• _PROBLEM STATEMENT_
Look for the line with "639299983454541775" in the data below, then reproduce word for word that line and every line after it. Leave out all pictures and add nothing.

▬▬▬▬▬▬

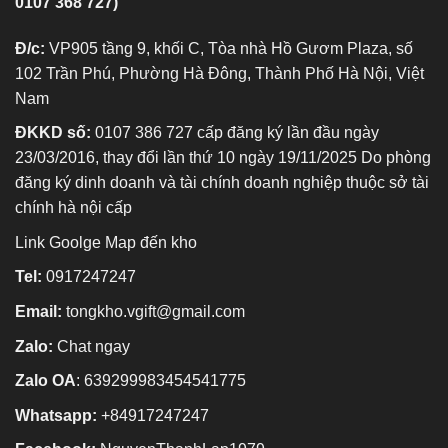
0107 368 727)
Đ/c:
VP905 tầng 9, khối C, Tòa nhà Hồ Gươm Plaza, số
102 Trần Phú, Phường Hà Đông, Thành Phố Hà Nội, Việt
Nam
ĐKKD số:
0107 386 727 cấp đăng ký lần đầu ngày
23/03/2016, thay đổi lần thứ 10 ngày 19/11/2025 Do phòng
đăng ký dinh doanh và tài chính doanh nghiệp thuộc sở tài
chính hà nội cấp
Link Goolge Map đến kho
Tel:
0917247247
Email:
tongkho.vgift@gmail.com
Zalo:
Chat ngay
Zalo OA
:
639299983454541775
Whatsapp:
+84917247247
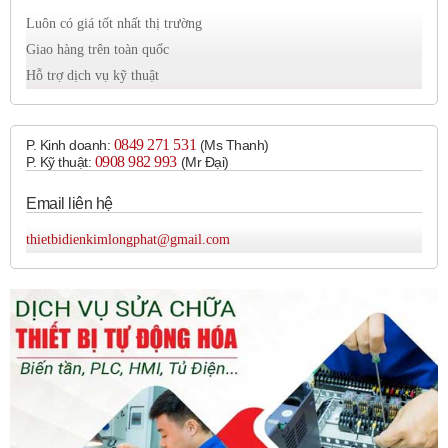
Luôn có giá tốt nhất thị trường
Giao hàng trên toàn quốc
Hỗ trợ dịch vụ kỹ thuật
0849 271 531
P. Kinh doanh:
(Ms Thanh)
0908 982 993​
P. Kỹ thuật:
(Mr Đại)
Email liên hệ
thietbidienkimlongphat@gmail.com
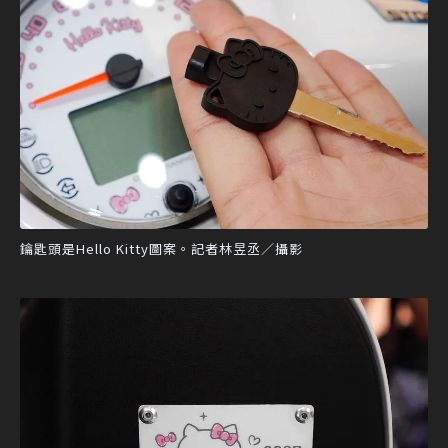
鑰匙頭是Hello Kitty圖案。記者林昱丞／攝影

▬▬▬▬▬▬

• _ANSWER TO THE PROBLEM_
639299983454541775
Whatsapp:
+84917247247
Luôn có giá tốt nhất thị trường
Giao hàng trên toàn quốc
Hỗ trợ dịch vụ kỹ thuật
0849 271 531
P. Kinh doanh:
(Ms Thanh)
0908 982 993​
P. Kỹ thuật:
(Mr Đại)
Email liên hệ
thietbidienkimlongphat@gmail.com
鑰匙頭是Hello Kitty圖案。記者林昱丞／攝影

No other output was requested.